Studies assess impacts of Bush administration’s No Child Left Behind reforms
‘Implementation breakdowns’ occur as schools wrestle with accountability requirements
| 11 September 2008
Teachers across the nation are redoubling their efforts to lift students’ achievement, in keeping with increased emphasis on performance standards by state and federal governments. At the same time, however, they report declining morale under the stiff accountability policies that go hand-in-hand with such emphasis, as well as in response to the inflexibility of state-mandated curricula.
These fresh findings are the fruit of seven new studies published in Strong States, Weak Schools: The Dilemmas of Centralized Accountability, a volume edited by Bruce Fuller, a Berkeley professor of education and public policy, and Emily Hannum, a sociologist at the University of Pennsylvania.
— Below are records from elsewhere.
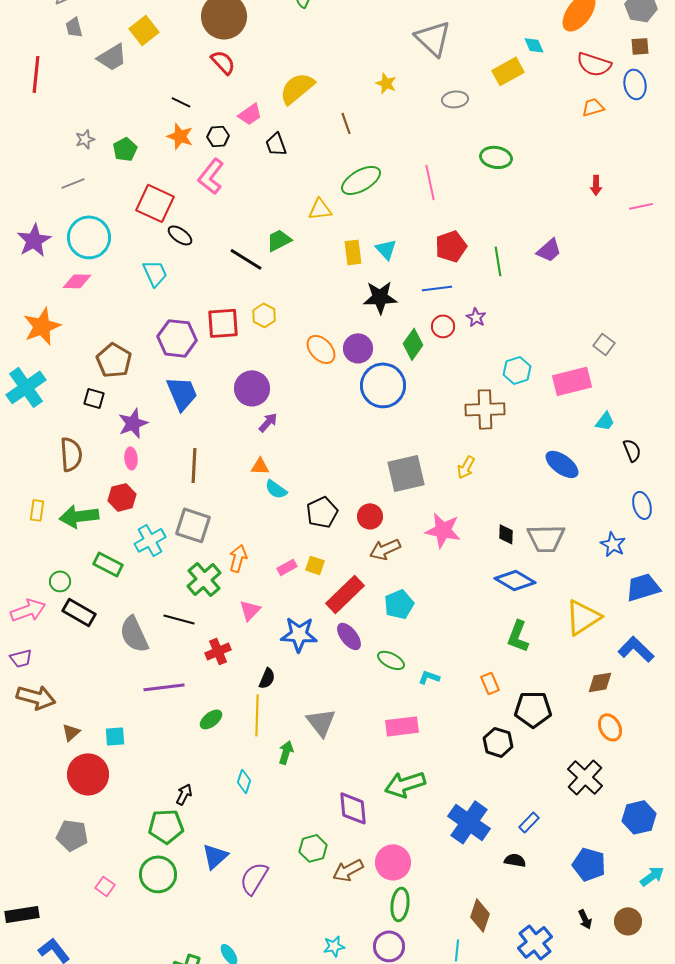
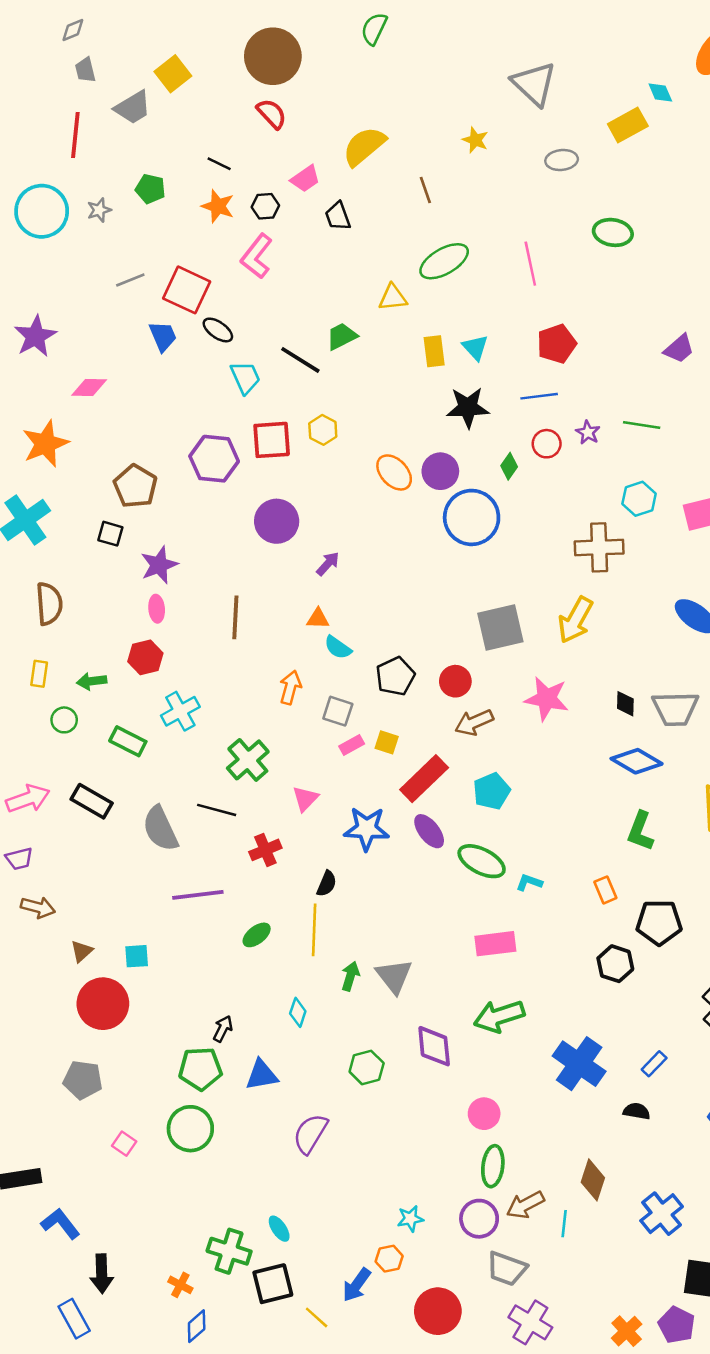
red line: (36, 74) -> (75, 135), moved
green pentagon: (125, 149) -> (150, 189), moved, turned -30
gray line: (73, 183) -> (130, 280), moved
cyan circle: (89, 237) -> (42, 211), moved
green line: (498, 261) -> (642, 425), moved, turned -72
cyan trapezoid: (155, 273) -> (245, 377), moved
green diamond: (413, 344) -> (509, 466), size x0.7
purple circle: (252, 388) -> (277, 521), moved
blue trapezoid: (182, 393) -> (163, 336), moved, size x0.7
brown semicircle: (71, 454) -> (49, 604), moved
yellow arrow: (466, 467) -> (575, 620), size x1.6
green arrow: (79, 516) -> (92, 681), size x0.6
gray square: (193, 525) -> (338, 711), moved, size x0.7
orange arrow: (238, 558) -> (290, 687), moved
green circle: (60, 581) -> (64, 720), moved
green ellipse: (391, 660) -> (482, 861), size x1.4
brown arrow: (36, 697) -> (38, 907), size x0.7
gray triangle: (321, 722) -> (394, 976), moved
green hexagon: (313, 848) -> (367, 1067), moved
blue triangle: (215, 856) -> (262, 1075), moved, turned 32
pink circle: (393, 862) -> (484, 1114), size x0.7
brown arrow: (348, 870) -> (525, 1205), moved

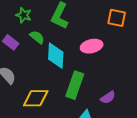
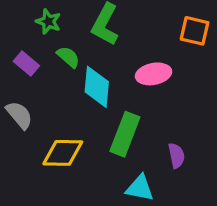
purple semicircle: (108, 97) -> (176, 156), turned -70

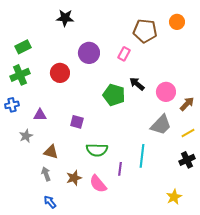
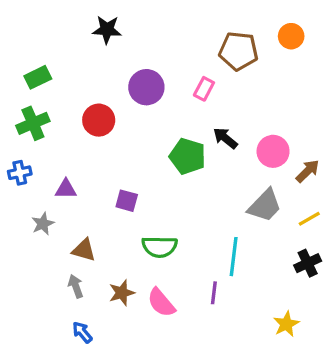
purple line: (120, 169) -> (214, 293), moved

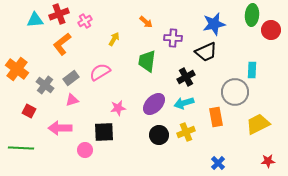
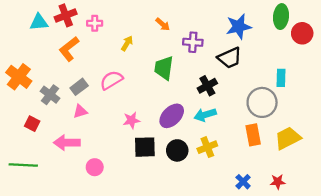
pink cross: (85, 21) -> (95, 23), turned 32
orange rectangle: (216, 117) -> (253, 135), moved
black square: (104, 132) -> (145, 147), moved
red star: (268, 161) -> (278, 182), moved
The studies, released as part of the prestigious Research in Sociology of Education series edited by Fuller and Hannum, detail “how local educators are earnestly responding to the unrelenting pressure of top-down accountability policies, often with little support from above,” Fuller says.
A dominant finding is that school-by-school responses to President Bush’s No Child Left Behind law, enacted in 2001 to give teeth to a trend toward standards-based pedagogy already making headway in secondary education, remain eclectic and haphazard. Local school boards charged with executing the centrally established requirements of the law vary widely, for example, in the attention paid to enforcement of curricular standards and levels of aid provided to low-performing students.
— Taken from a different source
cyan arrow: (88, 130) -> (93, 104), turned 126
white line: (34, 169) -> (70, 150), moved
One study tracked 2,355 teachers and 259 school principals in California, Georgia, and Pennsylvania — states with differing accountability policies — as they interpreted No Child policies between 2004 and 2006. RAND Corporation researchers found that teachers adapted by covering more curricular material during the year, tailoring teaching to the needs of individual children, and focusing on facts covered in standardized tests.
But teachers’ responses to state rules varied widely, according to the RAND study. Two other studies in Strong States, Weak Schools corroborate how many local boards and principals knew little about accountability efforts, or failed to mobilize key tools, such as intensive teacher training or new data on student performance, mandated under No Child reforms.
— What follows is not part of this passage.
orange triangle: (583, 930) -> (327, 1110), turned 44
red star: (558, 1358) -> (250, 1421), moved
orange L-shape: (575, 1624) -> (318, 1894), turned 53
“Even when principals place heavy emphasis on activities such as identifying struggling students or emphasizing test preparation, teachers often adopt inconsistent practices, displaying considerable autonomy,” says Laura Hamilton, the senior scientist at RAND who led one research team.
Large majorities of teachers in California, Georgia, and Pennsylvania were demoralized by one effect of accountability programs, like No Child, Hamilton found: Ideas and topics not covered on centrally set standardized tests had to be ignored by teachers.
Overall, the results point to implementation breakdowns that may explain why reading scores on periodic national exams have barely budged since congressional approval of the No Child act and its implementation in 2002, according to the investigators. Math scores have inched upward, by contrast, but at a slower rate than gains seen during the 1990s.
Progress is especially slow in moving high-school principals to focus their teachers on common learning goals, according to one study in this book. Another study details the sluggish pace at which many high schools are confronting disappointing pass rates on exit exams, increasingly required of students before they can receive a diploma.
Still, this new collection offers some good news, according to editor Fuller: Overall, the research teams found, “accountability pressures can move teachers to focus on lifting low-achieving students, especially when they draw on individual pupil data and devise inventive pedagogical practices.”